Testing drugs in poor countries can raise ethical concerns, according to Big Pharma critics. For example, companies that have failed to focus on cures for the developing world may nonetheless test drugs there that are intended for wealthy nations. Some drug makers “go into developing countries under the banner of doing good, but really the experiments are risky enough that their best sources of people are those in countries where people earn $1 a day,” says Arnold J. Rosoff, Wharton professor of health care systems.

Such risks have led to some high-profile incidents. In one widely reported case, 49 babies died at the All India Institute of Medical Sciences in New Delhi during clinical trials conducted between 2006 and 2008. In Poland, 20 residents of a homeless shelter who were paid $2 a day to participate in clinical trials of a flu vaccine died in 2007, leading to the prosecution of the doctors and nurses who ran the trials.

Researchers frequently turn to Indonesia for strains of the flu virus that are used to manufacture annual flu vaccines. But Indonesia has blocked exports of the virus unless the country is guaranteed a share of the resulting vaccine, says Robert I. Field, a Wharton lecturer in health care management.

Also at issue in developing countries is what happens to patients who have received high levels of care during clinical trials. “Is that level of care sustained beyond the end of the trial?” asks Sammut. “Depending on the country, that could be an open question.”

Improving Big Pharma’s Image

Recent moves by Big Pharma have helped to improve relations with countries that host clinical trials.
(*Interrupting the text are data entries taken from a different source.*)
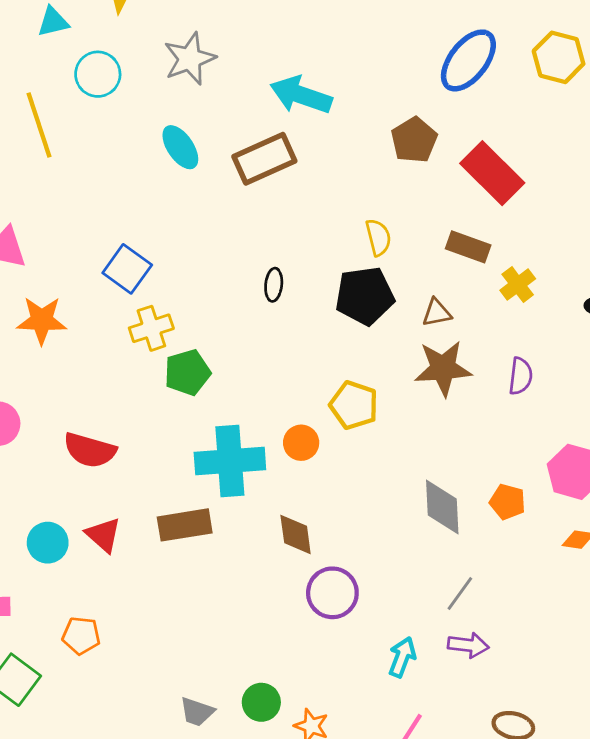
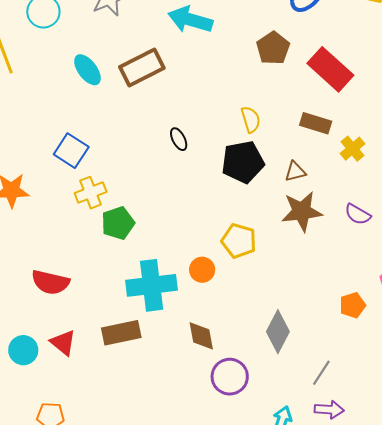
cyan ellipse: (180, 147) -> (87, 70), moved
brown rectangle: (264, 159) -> (142, 68), moved
black ellipse: (274, 285) -> (179, 139), moved, turned -30
purple semicircle: (521, 376) -> (358, 214), turned 116
orange pentagon: (508, 502) -> (353, 305), turned -30
gray diamond: (442, 507) -> (278, 332), moved, turned 33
For example, Novartis and Sanofi-Aventis are providing malaria drugs to eight African nations at sharply reduced prices under a pilot program sponsored by the Swiss-based Global Fund to Fight Aids, Tuberculosis and Malaria. “Over the years, [drug companies] have grown to understand the importance of providing access [to drugs] but also resolving the gaps in providing care in developing countries,” says Anna Thompson-Quaye of the Global Business Coalition on HIV/AIDS, TB and Malaria, a partner of the fund. “It makes good business sense to invest in these communities.”

Meanwhile, rising affluence in developing nations creates new incentives for drug makers to produce treatments for disease there. “I think the feeling is more positive these days that a drug that is intrinsically attractive to an Asian market — even if it is not attractive in the West — is still going to be a very big seller given the population,” says David U’Prichard, former director of research at Smithkline Beecham (now part of GlaxoSmithKline)and owner of Druid Consulting, a biotech advisory firm in Philadelphia.

Rising wealth also creates developing-world markets for drugs for so-called lifestyle diseases such as diabetes, heart ailments and stroke that beset industrial nations. “We have obesity and diabetes, which is becoming even more severe in some parts of the developing world,” says Sammut. “Heart disease and cancers are increasing as well. It’s kind of a reverse epidemic,” he notes, as ailments linked to affluent lifestyles spread across the globe.

But the main task for drug makers that operate in developing countries is to fight neglected diseases and provide affordable access to health care, say advocates for social responsibility in global health. This calls for making medicines available through programs that put meeting public health needs ahead of short-term profits. Such programs can smooth relations with host countries and promote the long-term growth of markets. “Even though it seems inconsistent with market forces, corporate social responsibility is very consistent with them,” says Caplan of the Center for Bioethics.

Addressing the health needs of poor countries is becoming a permanent part of Big Pharma’s agenda, says Wharton’s Rosoff. Whether companies “do it for window-dressing or defensively,” these efforts will continue, he says. “And once you get enough right-minded people motivated properly, they can create an environment where the right motivation prevails and it’s not just window-dressing.”